The study is underpowered for transfusion rate as an endpoint (n=42 per arm), and the 6-month enrollment window (October 2024–April 2025) raises concerns about adequate follow-up duration for thromboembolic and infectious adverse events.

Original Abstract

BACKGROUND

Tranexamic acid (TXA) reduces blood loss and transfusion requirements in patients who underwent primary total hip arthroplasty (THA). However, the optimal route of TXA administration remains unclear. This randomized controlled trial evaluated whether intraosseous (IO) TXA administration was noninferior to intravenous (IV) or topical administration.

METHODS

In this equal-proportion, noninferior randomized controlled trial, 126 patients undergoing primary THA from October 2024 to April 2025 were randomized to IO (20 mg/kg TXA applied in the cancellous bone of the femur and ilium), IV (20 mg/kg TXA applied five minutes before incision), or topical (20 mg/kg TXA applied before suture) group. The primary outcome was hemoglobin (Hb) reduction on the day of surgery (DOS) and postoperative days one to three (POD one to three). The secondary outcomes included blood loss, transfusion rate, and adverse events.
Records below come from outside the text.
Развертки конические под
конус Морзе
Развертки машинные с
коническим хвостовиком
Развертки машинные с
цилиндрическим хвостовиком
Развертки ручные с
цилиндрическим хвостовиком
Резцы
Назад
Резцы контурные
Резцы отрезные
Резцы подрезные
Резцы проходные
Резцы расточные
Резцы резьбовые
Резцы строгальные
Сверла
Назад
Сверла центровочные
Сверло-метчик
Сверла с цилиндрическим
Demographics were similar among the groups.

RESULTS

The mean Hb reduction was comparable on the DOS, POD one, POD two, and POD three (P = 0.431, 0.532, 0.479, and 0.443, respectively). Exploratory analyses showed lower mean calculated total blood loss in the IO group on the DOS and POD one than in the other groups (DOS and POD one: P = 0.005 and 0.016, respectively), although the clinical relevance of this finding remains uncertain. Transfusion rates were 2.3, 7.1, and 2.3% in the IO, IV, and topical group, respectively (P = 0.434). There was one patient in the topical group who developed deep vein thrombosis; no pulmonary embolism or infections were reported.

CONCLUSION

The blood-sparing efficacy of IO TXA administration is noninferior to that of IV and topical administration, with potential benefit in early postoperative blood loss control. Further high-quality studies are needed to confirm its superiority and establish its clinical value.